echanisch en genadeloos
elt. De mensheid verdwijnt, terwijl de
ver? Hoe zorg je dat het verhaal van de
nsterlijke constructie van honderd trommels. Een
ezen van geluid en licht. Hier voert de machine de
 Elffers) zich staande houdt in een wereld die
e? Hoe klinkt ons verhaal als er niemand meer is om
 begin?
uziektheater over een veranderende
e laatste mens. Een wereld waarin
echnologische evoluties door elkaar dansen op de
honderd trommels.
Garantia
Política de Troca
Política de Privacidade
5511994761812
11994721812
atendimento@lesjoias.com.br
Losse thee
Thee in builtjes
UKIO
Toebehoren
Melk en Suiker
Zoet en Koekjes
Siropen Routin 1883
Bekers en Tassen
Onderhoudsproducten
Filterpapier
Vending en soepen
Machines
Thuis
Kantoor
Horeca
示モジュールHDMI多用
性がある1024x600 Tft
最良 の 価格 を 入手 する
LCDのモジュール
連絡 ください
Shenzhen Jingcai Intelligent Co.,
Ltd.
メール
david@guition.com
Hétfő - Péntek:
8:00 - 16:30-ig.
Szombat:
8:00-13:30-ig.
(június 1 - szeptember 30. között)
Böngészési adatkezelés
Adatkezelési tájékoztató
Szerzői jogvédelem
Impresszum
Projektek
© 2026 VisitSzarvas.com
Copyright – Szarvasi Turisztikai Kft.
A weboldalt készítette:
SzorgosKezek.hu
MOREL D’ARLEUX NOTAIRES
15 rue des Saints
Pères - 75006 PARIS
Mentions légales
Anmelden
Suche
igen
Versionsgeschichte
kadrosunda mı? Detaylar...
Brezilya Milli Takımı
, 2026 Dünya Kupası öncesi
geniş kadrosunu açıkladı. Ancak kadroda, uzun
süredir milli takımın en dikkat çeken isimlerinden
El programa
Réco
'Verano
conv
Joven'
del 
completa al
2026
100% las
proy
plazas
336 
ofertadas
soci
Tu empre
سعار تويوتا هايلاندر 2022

________________

Repeat the records above exactly, with nothing left out.

Solution:
echanisch en genadeloos
elt. De mensheid verdwijnt, terwijl de
ver? Hoe zorg je dat het verhaal van de
nsterlijke constructie van honderd trommels. Een
ezen van geluid en licht. Hier voert de machine de
 Elffers) zich staande houdt in een wereld die
e? Hoe klinkt ons verhaal als er niemand meer is om
 begin?
uziektheater over een veranderende
e laatste mens. Een wereld waarin
echnologische evoluties door elkaar dansen op de
honderd trommels.
Garantia
Política de Troca
Política de Privacidade
5511994761812
11994721812
atendimento@lesjoias.com.br
Losse thee
Thee in builtjes
UKIO
Toebehoren
Melk en Suiker
Zoet en Koekjes
Siropen Routin 1883
Bekers en Tassen
Onderhoudsproducten
Filterpapier
Vending en soepen
Machines
Thuis
Kantoor
Horeca
示モジュールHDMI多用
性がある1024x600 Tft
最良 の 価格 を 入手 する
LCDのモジュール
連絡 ください
Shenzhen Jingcai Intelligent Co.,
Ltd.
メール
david@guition.com
Hétfő - Péntek:
8:00 - 16:30-ig.
Szombat:
8:00-13:30-ig.
(június 1 - szeptember 30. között)
Böngészési adatkezelés
Adatkezelési tájékoztató
Szerzői jogvédelem
Impresszum
Projektek
© 2026 VisitSzarvas.com
Copyright – Szarvasi Turisztikai Kft.
A weboldalt készítette:
SzorgosKezek.hu
MOREL D’ARLEUX NOTAIRES
15 rue des Saints
Pères - 75006 PARIS
Mentions légales
Anmelden
Suche
igen
Versionsgeschichte
kadrosunda mı? Detaylar...
Brezilya Milli Takımı
, 2026 Dünya Kupası öncesi
geniş kadrosunu açıkladı. Ancak kadroda, uzun
süredir milli takımın en dikkat çeken isimlerinden
El programa
Réco
'Verano
conv
Joven'
del 
completa al
2026
100% las
proy
plazas
336 
ofertadas
soci
Tu empre
سعار تويوتا هايلاندر 2022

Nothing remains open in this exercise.